7. Qualidade de vida vale mais do que a rotina da profissão.
8. É muito importante levar nas viagens uma caixa de ferramentas básicas.
Entre tantos quilômetros rodados, a caminhoneira Sandra já viveu muita coisa e tem muitas histórias para contar. Ela nos conta uma bacana que viveu na estrada: “Um dia, parei no posto para almoçar e vi um senhor no pátio pedindo carona. Cabelos brancos, magro, tinha nas mãos uma sacola plástica com uma lanterna dentro e uma mala pequena. Estacionei e, enquanto pegava minha carteira, ele puxou a porta do meu caminhão, que estava entreaberta. Demorou alguns minutos para ele entender que era uma mulher que estava ao volante. Ao explicar até onde queria ir, se desculpava várias vezes porque não ouvia direito e precisava pedir que eu repetisse. Pedia desculpas por isso o tempo todo, o que arrebentava meu peito. Eu não podia simplesmente dizer que a empresa não permite carona e ignorar ele ali. Pedi ajuda no posto e ofereci um lanche para ele no restaurante. Fiquei mais preocupada quando ele disse que estava no hospital. Com ajuda da assistência social, foram localizadas a família e a ambulância que levaria os pacientes de volta para casa, na qual aquele senhor deveria estar. Era um agricultor, tinha 95 anos e estava a 300 km de casa. Eu vi naquela situação que poderia ser meu pai.
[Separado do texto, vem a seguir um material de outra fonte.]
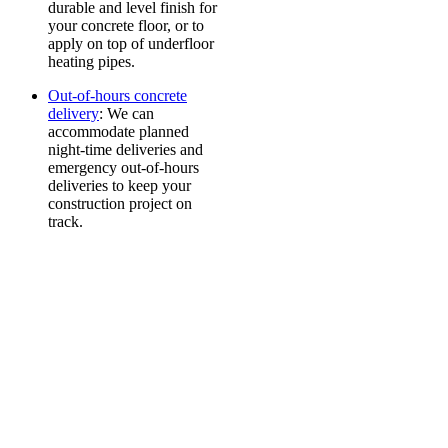
durable and level finish for
your concrete floor, or to
apply on top of underfloor
heating pipes.
Out-of-hours concrete
delivery
: We can
accommodate planned
night-time deliveries and
emergency out-of-hours
deliveries to keep your
construction project on
track.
Imagino que, se as coisas já são difíceis pra nós, são mais difíceis ainda quando o corpo já tem limitações. Nesse dia, terminou tudo bem e ele voltou para casa. A gente precisa fazer a diferença no mundo, não dá pra sermos só mais um”.
Outra história legal vivida por Sandra retrata bem a interação dos caminhoneiros, que conversam nas estradas por meio dos sinais dos caminhões, avisando que à frente pode haver perigo. “Um dia, passando por dentro de uma cidade, na BR-242, um motorista deu sinal de luz. Nem vi que caminhão era, mas é automático para o caminhoneiro ficar atento à frente para saber o que o motorista quis avisar. O tráfego estava intenso de caminhões nos dois sentidos e, logo à minha frente, uma criança acenava pedindo espaço para atravessar a rodovia. Meu gigante de aço se curvou para aquele menino. Liguei os alertas e fiz sinal para o motorista que vinha no sentido contrário, que, imediatamente, repetiu o procedimento. Com aproximadamente 8 anos, vestindo shorts, chinelos e camisa de botão, ele tinha o cabelo raspado e, na mão, carregava uma sacolinha de mercado. O menino atravessou a pista em segurança. Do outro lado, em cima do meio-fio, se virou pra mim e fez sinal de positivo. Em seguida, se virou para o outro caminhão em reverência para arrebentar com o coração dos motoristas. E, enquanto, recebia as buzinadas, saiu saltitando nas escadarias. Eu não sei quem era o motorista que deu o sinal, mas só queria dizer: ‘Vá com Deus, parceiro, proteção divina na sua caminhada, que o anjinho da guarda o proteja e guie sua família e seus filhos enquanto você está distante trabalhando. Que São Cristóvão o guie são e salvo de volta ao seu lar em cada jornada’. Seu pedido foi entendido e executado com sucesso. Talvez, naquele dia, mais uma vez, plantamos no coração de uma criança a certeza de que o mundo pode ser mais gentil”.